EU soft wheat exports reached 20.19Mt as of June 29, down 35pc y/y due to poor French crop and Black Sea competition.
Ukraine wheat exports were 15.72Mt for the season, down 15pc y/y; total Ukrainian grain exports fell 20.5pc to 40.6Mt.
Argentina wheat plantings forecast at 7.1 million hectares (vs 6.9m last year); Rosario Exchange cited strong subsoil moisture, comparable to record yield years like 2021 (23Mt).
Matif Sep wheat slipped €0.50/t; Black Sea cash remains the export floor, capping upside despite US SRW concerns.
Market focus remains on SRW/China demand potential—if China steps in with volume buys, US balance could tighten rapidly.
Other grains and oilseeds
Corn July futures fell 0.9pc to $4.21 1/2/bu; crop rated 73pc good/excellent, up 1 point; models project yields of 185–189 bu/acre.
Brazil’s 2024/25 corn output forecast lifted: StoneX at 136.1Mt (was 134), Celerus at 147.6Mt (from 135.4); second crop now estimated at 108.2Mt.
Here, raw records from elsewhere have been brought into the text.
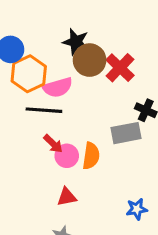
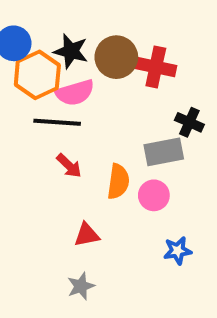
black star: (76, 42) -> (71, 51), moved
red cross: (120, 68) -> (156, 67), turned -32
pink circle: (67, 156) -> (154, 195), moved

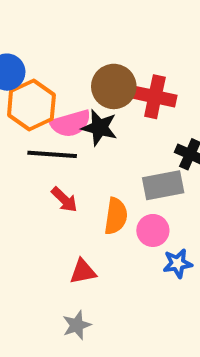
black star: (71, 51) -> (99, 128), moved
blue star: (178, 251) -> (178, 263), moved

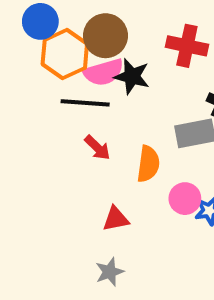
brown circle: (114, 86) -> (105, 36), moved
pink circle: (153, 230) -> (185, 199), moved

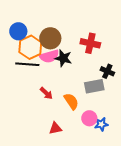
black line: (85, 103) -> (27, 64), moved
orange semicircle: (148, 164) -> (71, 101), turned -42

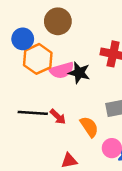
brown circle: (50, 38) -> (58, 21), moved
black line: (27, 64) -> (33, 113), moved

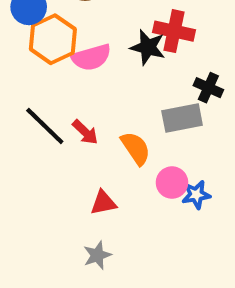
black star: (79, 73) -> (148, 47), moved
black line: (33, 113) -> (45, 126), turned 40

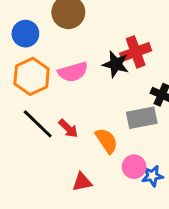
red cross: (174, 31) -> (136, 52), turned -32
orange hexagon: (53, 39) -> (32, 76), moved

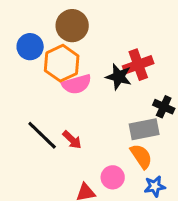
orange hexagon: (32, 76) -> (62, 63), moved
orange semicircle: (107, 141) -> (141, 156), moved
pink circle: (134, 167) -> (113, 177), moved

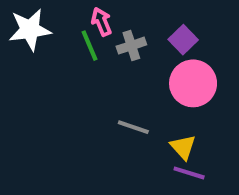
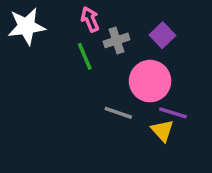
green line: (90, 46) -> (85, 56), moved
pink circle: (193, 83) -> (150, 81), moved
purple line: (189, 173) -> (173, 113), moved

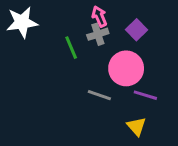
pink arrow: (90, 19) -> (99, 16), moved
yellow triangle: (162, 130) -> (137, 126), moved

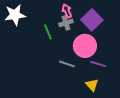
purple square: (137, 30) -> (92, 20), size x1.5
May corn use for ethanol was 449.4 million bu (vs est. 447.4m); this week’s ethanol production expected at 1.08m b/d with 24.296 million bbl in stocks.
USDA confirmed corn acres at 95.2 million and soybean acres at 83.4 million; grain stocks reported higher than analyst expectations.
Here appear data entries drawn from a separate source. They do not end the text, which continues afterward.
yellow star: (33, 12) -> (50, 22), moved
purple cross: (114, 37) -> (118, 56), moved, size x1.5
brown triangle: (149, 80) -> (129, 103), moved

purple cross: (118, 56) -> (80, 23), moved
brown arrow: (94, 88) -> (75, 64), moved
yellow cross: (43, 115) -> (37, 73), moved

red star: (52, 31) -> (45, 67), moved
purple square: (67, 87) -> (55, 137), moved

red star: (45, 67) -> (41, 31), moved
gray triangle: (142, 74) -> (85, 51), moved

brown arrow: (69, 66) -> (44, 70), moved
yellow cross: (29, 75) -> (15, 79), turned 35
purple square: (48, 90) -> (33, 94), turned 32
Soybean oil gained 1.7pc on biofuel policy optimism from the Big Beautiful Bill, which mandates use of North American feedstocks.
EU soybean imports hit 14.27Mt as of June 29, up 8pc y/y; Indonesia’s May palm oil exports surged 53pc y/y on stronger global demand.
Macro
Fed Chair Powell said more data is needed before any rate move; without tariffs, rate cuts would likely be underway.
Senate passed Trump’s ‘One Big Beautiful Bill’ if approved by House, could be law by July 4. CBO sees $3.3trillion added to deficit over 10 years.
WTI crude rose 1.1pc to $65.60/bbl on Iran tensions and US demand; Saudi, UAE and Kuwait exported 11.9 mb/d in June—fastest pace in over a year.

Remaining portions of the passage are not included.